Me Laura Santonino s'interroge sur la réelle volonté de l'Etat d'établir les faits, tout en ne pouvant affirmer un désir de protéger le professeur mis en cause. L'avocate dit craindre cependant "une enquête alibi."
De son côté, le Département de la formation et de la jeunesse (DFJ) se refuse à tout commentaire sur la procédure en cours.
Mais les témoins entendus poseraient aussi problème. L’une en particulier, également enseignante au collège de Saussure, convoquée pour attester - selon ses dires - des qualités professionnelles de l’accusé.
Conflit d'intérêts
Or, cette personne est également mandatée par le DFJ, au titre de présidente de la commission Egalité pour l’enseignement secondaire.
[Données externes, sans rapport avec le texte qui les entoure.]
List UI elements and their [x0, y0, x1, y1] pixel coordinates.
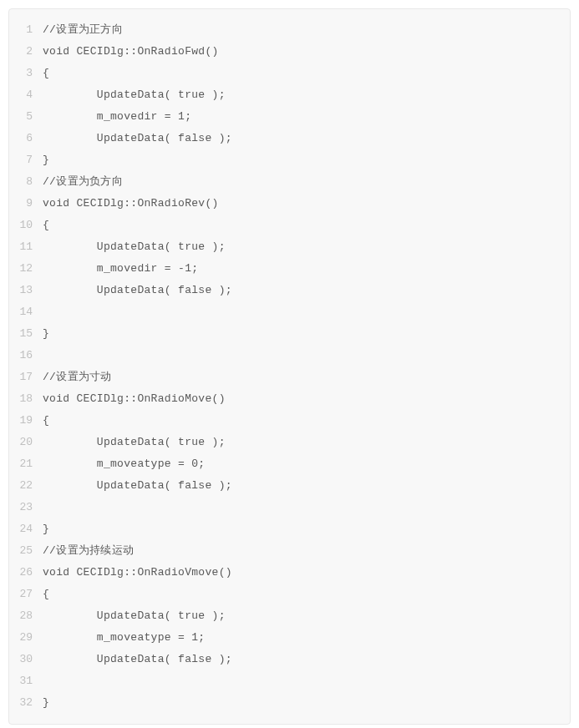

Elle est même membre d’une cellule de veille sur le harcèlement sexuel.
Le problème est identifié, si l’on en croit un document interne au Département datant de mars, que la RTS a pu consulter. Le directeur général de l'enseignement secondaire II y rapportait: "Il y a un paradoxe étrange, selon plusieurs de mes directeurs-trices, à défendre l’égalité dans une position institutionnelle, et, dans le même temps, à avoir une posture corporatiste en défendant un enseignant qui est accusé de harcèlement à caractère sexuel contre des jeunes filles (et qui a reconnu les faits en entretien de service)." "Que faire?", ajoutait-il.
Lettre au Conseil d'Etat
Interrogée, l’enseignante toujours mandatée conteste tout conflit d’intérêt.
Selon les informations de la RTS, le comité contre le harcèlement sexuel a adressé mardi une lettre au président du Conseil d’Etat notamment, s’inquiétant de l’absence de prise de décision dans cette enquête en contradiction avec la tolérance zéro promise récemment par la ministre en charge du DFJ Anne Emery-Torracinta. Jeudi, le Grand Conseil adoptait une résolution pointant du doigt le DFJ pour sa gestion des enquêtes de harcèlement.